Research suggests, and my own experience as an educator convinces me, that students that come to school on time, well-fed, well-rested, physically comfortable (e.g., not suffering from the pain of unaddressed cavities in their teeth), wearing glasses to help them see (if needed), and feeling safe (e.g., not worried about the threat of violence in their home or neighborhood) come to school more ready to learn than their peers for whom those conditions are not in place. To the extent that public policies or services can help to ensure those conditions are in place, I say “Good job”.

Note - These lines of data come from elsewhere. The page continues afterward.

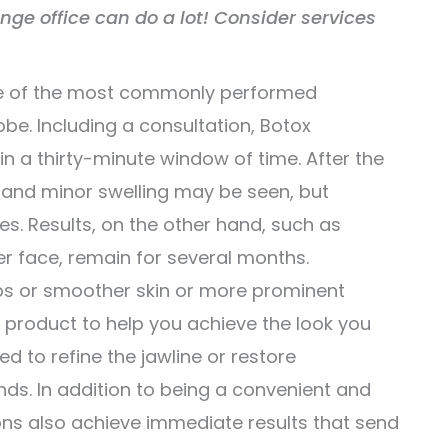
ange office can do a lot! Consider services
one of the most commonly performed
be. Including a consultation, Botox
in a thirty-minute window of time. After the
s and minor swelling may be seen, but
tes. Results, on the other hand, such as
er face, remain for several months.
 lips or smoother skin or more prominent
r product to help you achieve the look you
ed to refine the jawline or restore
nds. In addition to being a convenient and
ions also achieve immediate results that send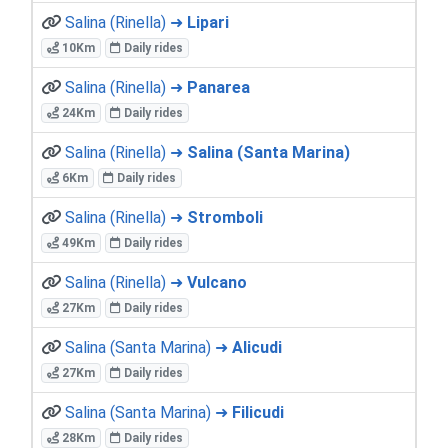
Salina (Rinella) ➜
Lipari
10Km
Daily rides
Salina (Rinella) ➜
Panarea
24Km
Daily rides
Salina (Rinella) ➜
Salina (Santa Marina)
6Km
Daily rides
Salina (Rinella) ➜
Stromboli
49Km
Daily rides
Salina (Rinella) ➜
Vulcano
27Km
Daily rides
Salina (Santa Marina) ➜
Alicudi
27Km
Daily rides
Salina (Santa Marina) ➜
Filicudi
28Km
Daily rides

Now, if those students then show up at a school that provides ineffective instruction, all bets are off. And effective schools figure out ways to adjust when those environmental factors are not in place. Schools are responsible for controlling the factors that they control—which are appropriate and effective curriculum, assessment, and instruction—and their mission is to ensure that students are successful despite those environmental variables. But it does make the job easier when the kids show up ready to learn.

I know you are a big DI fan, and I am not opposed to the DI model. In my opinion, successful learning occurs when students are taught an explicit and appropriate curriculum, they are assessed on an ongoing basis, and instruction is tailored to meet students’ needs as evidenced by assessment results, and from what I can tell DI incorporates those elements. I am not a fan of what I see as DI’s inflexibility—my background in organizational behavior convinces me that rigid, overly-scripted approaches can obviate the opportunity for innovations and continuous organizational improvement—but there is no arguing that DI has achieved some impressive results, especially with impoverished and certain special education populations.

I remain unconvinced that improving SES “should not be included under the mantel of education”, but I agree that the real imperative is providing our children with the schools that they require and deserve.

Anonymous said...

KD:

Have you read Meaningful Differences? It sounds like you may have.

I agree with Parry that some students who attend effective schools could benefit from certain improvements in SES. Mobility is the biggest one -- they will be much better off if they do not move away from the effective instruction.

While vocabulary development for pre-k students would have measurable educational effects if followed up with effective instruction in elementary school, I do not think it is nearly the same priority as effective instruction for school age children.